The U.S. Court of Appeals for the Fifth Circuit recently held that a Creditor Exclusion provision in D&O insurance coverage may result in significant limitations on the coverage provided to the D&Os, when the underlying dispute is with a creditor in its capacity as such.
In the case, a company defaulted on its obligations after refinancing its debt, and later filed for bankruptcy. In response, the lenders sued the owners and officers of the company (“the Verbeeks”) in Texas state court, alleging misrepresentation of the company’s financial condition. Once sued, the Verbeeks tendered the litigation to the insurer, Markel, pursuant to directors and officers (D&Os) coverage. Markel, in turn, denied having a duty to defend by citing a Creditor Exclusion provision in the policy denying liability for claims “on behalf of…any creditor” in its “capacity as such”.

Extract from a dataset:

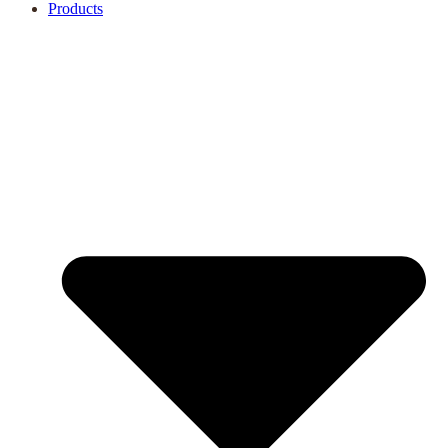
Products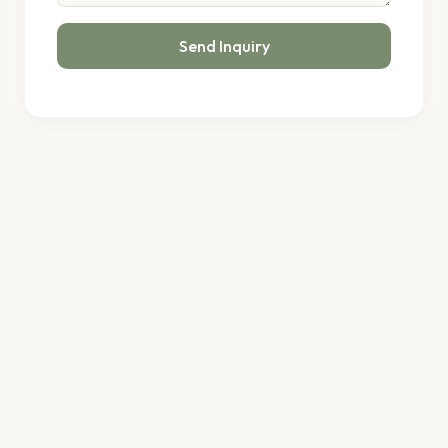
Send Inquiry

The court rejected the Verbeeks’ attempt to frame the issue as “peripheral to the debt”, i.e., one brought by the lenders as injured parties in a misrepresentation dispute (tort), and not in their capacity as creditors (on account of funded debt). Instead, the court ruled in favor of Markel, finding that the underlying litigation stemmed from the lenders’ “roles as defrauded creditors”, on which “the Creditor Exclusion bars coverage”. The discussion focused on the Capacity requirement, namely the circumstances upon which a dispute is coupled with a loan. It was stressed that “all damages originate from the loans the Verbeeks…[allegedly] fraudulently induced” the lenders to extend. The court also rejected the Verbeeks’ argument that the company’s confirmed liquidation plan somehow negates the lenders’ creditor capacity, since the complaint was filed prior to confirmation of the plan and capacity to sue is measured at the time the complaint is filed. In practice, D&Os should be vigilant in reviewing their company’s D&O policies to ensure that they provide meaningful coverage without buried exclusions that may negate coverage at times it is most required.